**What you should do:** From the line containing "Recherche et documentation" through the last line of the entries below, transcribe each line exactly, excluding any picture.

BEGIN Material supplied

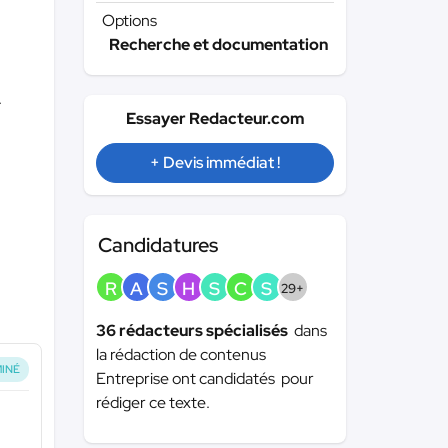
Options
Recherche et documentation
.
Essayer Redacteur.com
+ Devis immédiat !
Candidatures
R
A
S
H
S
C
S
29+
36 rédacteurs spécialisés
dans
la rédaction de contenus
INÉ
Entreprise ont candidatés pour
rédiger ce texte.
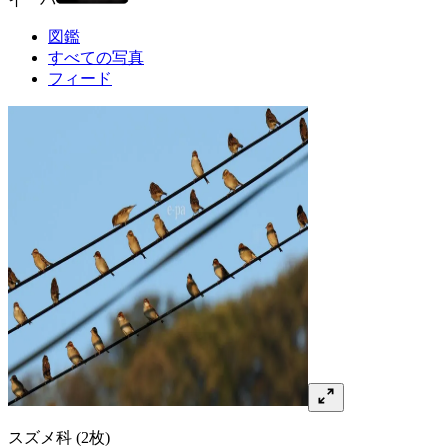
図鑑
すべての写真
フィード
スズメ
科
(2枚)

END Material supplied

**Problem solution:**
Recherche et documentation
.
Essayer Redacteur.com
+ Devis immédiat !
Candidatures
R
A
S
H
S
C
S
29+
36 rédacteurs spécialisés
dans
la rédaction de contenus
INÉ
Entreprise ont candidatés pour
rédiger ce texte.
図鑑
すべての写真
フィード
スズメ
科
(2枚)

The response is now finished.